Task statement: All that is needed is each line of the entries holding the word "give", copied as it stands.

[Dataset entries]
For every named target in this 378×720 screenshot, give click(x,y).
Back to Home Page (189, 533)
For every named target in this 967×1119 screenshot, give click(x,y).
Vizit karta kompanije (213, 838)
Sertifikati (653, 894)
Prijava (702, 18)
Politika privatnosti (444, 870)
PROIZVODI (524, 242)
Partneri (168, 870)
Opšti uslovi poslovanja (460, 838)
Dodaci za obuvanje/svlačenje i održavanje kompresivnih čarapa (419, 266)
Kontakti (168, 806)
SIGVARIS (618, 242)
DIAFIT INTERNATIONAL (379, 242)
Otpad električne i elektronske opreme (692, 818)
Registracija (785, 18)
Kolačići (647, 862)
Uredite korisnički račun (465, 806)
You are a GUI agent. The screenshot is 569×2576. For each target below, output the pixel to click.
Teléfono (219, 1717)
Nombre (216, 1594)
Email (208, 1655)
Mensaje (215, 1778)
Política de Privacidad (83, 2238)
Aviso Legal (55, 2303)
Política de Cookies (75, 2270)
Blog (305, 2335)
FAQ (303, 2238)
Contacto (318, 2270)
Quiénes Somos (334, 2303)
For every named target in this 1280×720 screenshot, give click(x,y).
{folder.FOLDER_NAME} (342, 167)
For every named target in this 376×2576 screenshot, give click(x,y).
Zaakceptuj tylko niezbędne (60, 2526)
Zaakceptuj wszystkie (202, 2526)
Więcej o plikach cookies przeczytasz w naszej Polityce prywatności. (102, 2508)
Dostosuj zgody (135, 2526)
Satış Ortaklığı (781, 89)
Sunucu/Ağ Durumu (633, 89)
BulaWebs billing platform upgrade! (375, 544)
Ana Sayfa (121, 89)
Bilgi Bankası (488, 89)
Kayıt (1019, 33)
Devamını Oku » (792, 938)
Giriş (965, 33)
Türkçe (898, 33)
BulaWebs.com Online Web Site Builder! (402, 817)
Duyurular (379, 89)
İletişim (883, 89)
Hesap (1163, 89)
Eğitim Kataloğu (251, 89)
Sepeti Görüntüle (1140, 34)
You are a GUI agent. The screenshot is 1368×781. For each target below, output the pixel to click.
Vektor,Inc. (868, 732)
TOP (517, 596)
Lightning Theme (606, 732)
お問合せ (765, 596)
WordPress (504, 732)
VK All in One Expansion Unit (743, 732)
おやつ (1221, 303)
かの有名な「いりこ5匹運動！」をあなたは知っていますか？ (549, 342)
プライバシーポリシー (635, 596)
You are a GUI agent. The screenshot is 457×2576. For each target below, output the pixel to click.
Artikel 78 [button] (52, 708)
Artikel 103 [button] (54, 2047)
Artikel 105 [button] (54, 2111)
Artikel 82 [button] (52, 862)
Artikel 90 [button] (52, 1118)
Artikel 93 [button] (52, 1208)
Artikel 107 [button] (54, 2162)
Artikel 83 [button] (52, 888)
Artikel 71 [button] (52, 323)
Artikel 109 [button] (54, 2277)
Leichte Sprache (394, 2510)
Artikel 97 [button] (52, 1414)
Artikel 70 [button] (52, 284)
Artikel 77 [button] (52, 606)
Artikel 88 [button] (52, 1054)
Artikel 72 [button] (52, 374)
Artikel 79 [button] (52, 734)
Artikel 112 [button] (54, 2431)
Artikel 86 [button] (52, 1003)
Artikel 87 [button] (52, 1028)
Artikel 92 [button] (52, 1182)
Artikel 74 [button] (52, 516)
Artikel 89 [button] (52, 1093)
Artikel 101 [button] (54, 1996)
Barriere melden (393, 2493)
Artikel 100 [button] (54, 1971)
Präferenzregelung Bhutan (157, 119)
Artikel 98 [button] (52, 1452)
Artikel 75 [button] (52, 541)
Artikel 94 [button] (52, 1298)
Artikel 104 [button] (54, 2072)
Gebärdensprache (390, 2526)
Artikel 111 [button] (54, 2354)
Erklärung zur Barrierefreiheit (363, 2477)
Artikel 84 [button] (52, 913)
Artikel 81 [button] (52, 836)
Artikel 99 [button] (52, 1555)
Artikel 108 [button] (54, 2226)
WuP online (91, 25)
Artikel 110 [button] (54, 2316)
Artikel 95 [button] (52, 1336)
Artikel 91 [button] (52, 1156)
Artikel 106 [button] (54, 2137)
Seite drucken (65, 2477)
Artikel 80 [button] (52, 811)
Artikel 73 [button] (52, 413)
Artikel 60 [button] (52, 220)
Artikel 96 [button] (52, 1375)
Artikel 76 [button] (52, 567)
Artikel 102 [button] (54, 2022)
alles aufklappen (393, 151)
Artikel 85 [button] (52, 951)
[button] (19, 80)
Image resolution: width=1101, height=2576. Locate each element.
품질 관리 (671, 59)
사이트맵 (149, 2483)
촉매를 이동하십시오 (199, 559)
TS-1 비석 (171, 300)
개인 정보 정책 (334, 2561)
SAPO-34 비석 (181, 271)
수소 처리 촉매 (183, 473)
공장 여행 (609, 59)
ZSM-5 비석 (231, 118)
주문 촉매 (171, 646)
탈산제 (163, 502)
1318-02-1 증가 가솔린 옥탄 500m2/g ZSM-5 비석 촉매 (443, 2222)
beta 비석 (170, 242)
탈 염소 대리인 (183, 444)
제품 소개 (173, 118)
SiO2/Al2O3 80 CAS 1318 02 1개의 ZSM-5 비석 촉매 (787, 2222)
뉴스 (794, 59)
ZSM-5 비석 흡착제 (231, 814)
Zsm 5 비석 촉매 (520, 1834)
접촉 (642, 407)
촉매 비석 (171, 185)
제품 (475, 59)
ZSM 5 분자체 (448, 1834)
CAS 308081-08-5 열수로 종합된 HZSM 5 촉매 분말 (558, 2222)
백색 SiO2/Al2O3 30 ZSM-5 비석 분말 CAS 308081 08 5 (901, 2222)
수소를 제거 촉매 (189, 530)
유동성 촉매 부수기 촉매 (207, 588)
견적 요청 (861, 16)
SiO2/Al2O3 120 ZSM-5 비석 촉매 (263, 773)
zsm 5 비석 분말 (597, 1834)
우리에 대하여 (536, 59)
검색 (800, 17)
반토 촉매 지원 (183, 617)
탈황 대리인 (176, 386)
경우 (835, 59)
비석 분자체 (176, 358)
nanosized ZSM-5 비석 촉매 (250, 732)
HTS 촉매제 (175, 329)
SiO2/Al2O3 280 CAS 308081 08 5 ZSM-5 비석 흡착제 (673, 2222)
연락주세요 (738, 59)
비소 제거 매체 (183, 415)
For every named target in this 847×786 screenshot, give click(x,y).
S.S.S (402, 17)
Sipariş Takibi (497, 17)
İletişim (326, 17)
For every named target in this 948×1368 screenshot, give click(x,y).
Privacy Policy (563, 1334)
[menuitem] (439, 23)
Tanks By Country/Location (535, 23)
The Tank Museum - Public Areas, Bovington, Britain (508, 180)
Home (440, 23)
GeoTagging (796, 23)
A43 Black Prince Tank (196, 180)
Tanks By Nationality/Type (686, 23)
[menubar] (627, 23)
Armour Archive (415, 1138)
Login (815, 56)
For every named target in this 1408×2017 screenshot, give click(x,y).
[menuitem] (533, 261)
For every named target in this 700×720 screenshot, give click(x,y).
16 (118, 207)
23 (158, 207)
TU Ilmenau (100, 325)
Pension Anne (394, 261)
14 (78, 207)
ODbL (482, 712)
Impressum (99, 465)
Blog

Completed exercise:
For every named target in this 378×720 screenshot, give click(x,y).
For every named target in this 967×1119 screenshot, give click(x,y).
For every named target in this 1280×720 screenshot, give click(x,y).
For every named target in this 376×2576 screenshot, give click(x,y).
For every named target in this 847×786 screenshot, give click(x,y).
For every named target in this 948×1368 screenshot, give click(x,y).
For every named target in this 1408×2017 screenshot, give click(x,y).
For every named target in this 700×720 screenshot, give click(x,y).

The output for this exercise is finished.